As with linear models, it is important to check the adequacy of the logistic regression model (in fact, this should be done for all parametric models). This was discussed for linear models in Section 4.5 where the residuals played an important role. Although not as common, residual analysis and diagnostics are equally important to generalized linear models. The problem is that there is no obvious way to define what a residual is for more general models. For instance, how might we define a residual in logistic regression when the outcome is either 0 or 1? Nonetheless attempts have been made and a number of useful diagnostics can be constructed based on the idea of a pseudo residual; see, for example, Harrell (2015), Section 10.4.

Image
FIGURE 5.5: The 10-fold cross validation RMSE obtained using PLS with 1–16 principal components.

More recently, Liu and Zhang (2018) introduced the concept of surrogate residuals that allows for residual-based diagnostic procedures and plots not unlike those in traditional linear regression (e.g., checking for outliers and misspecified link functions). For an overview with examples in R using the sure package, see Greenwell et al. (2018c).

5.7    Feature interpretation

Similar to linear regression, once our preferred logistic regression model is identified, we need to interpret how the features are influencing the results. As with normal linear regression models, variable importance for logistic regression models can be computed using the absolute value of the z-statistic for each coefficient (albeit with the same issues previously discussed). Using vip::vip() we can extract our top 20 influential variables.
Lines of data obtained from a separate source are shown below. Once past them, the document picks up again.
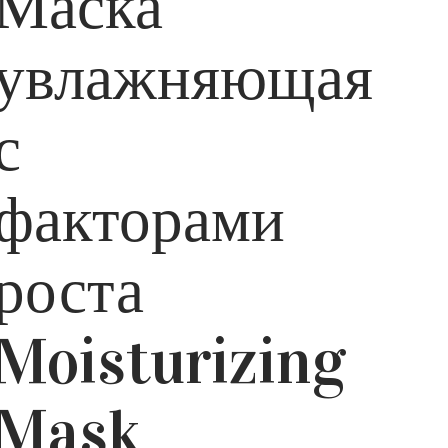
Маска
увлажняющая
с
факторами
роста
Moisturizing
Mask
Figure 5.6 illustrates that OverTime is the most influential followed by JobSatisfaction, and EnvironmentSatisfaction.

vip(cv_model3, num_features = 20)

Image
FIGURE 5.6: Top 20 most important variables for the PLS model.

Similar to linear regression, logistic regression assumes a monotonic linear relationship. However, the linear relationship occurs on the logit scale; on the probability scale, the relationship will be nonlinear. This is illustrated by the PDP in Figure 5.7 which illustrates the functional relationship between the predicted probability of attrition and the number of companies an employee has worked for (NumCompaniesWorked) while taking into account the average effect of all the other predictors in the model. Employees who’ve experienced more employment changes tend to have a high probability of making another change in the future.

Furthermore, the PDPs for the top three categorical predictors (OverTime, Job-Satisfaction, and EnvironmentSatisfaction) illustrate the change in predicted probability of attrition based on the employee’s status for each predictor.

Image

See the online supplemental material for the code to reproduce the plots in Figure 5.7.

Image
FIGURE 5.7: Partial dependence plots for the first four most important variables. We can see how the predicted probability of attrition changes for each value of the influential predictors.

5.8    Final thoughts

Logistic regression provides an alternative to linear regression for binary classification problems. However, similar to linear regression, logistic regression suffers from the many assumptions involved in the algorithm (i.e. linear relationship of the coefficient, multicollinearity). Moreover, often we have more than two classes to predict which is commonly referred to as multinomial classification. Although multinomial extensions of logistic regression exist, the assumptions made only increase and, often, the stability of the coefficient estimates (and therefore the accuracy) decrease. Future chapters will discuss more advanced algorithms that provide a more natural and trustworthy approach to binary and multinomial classification prediction.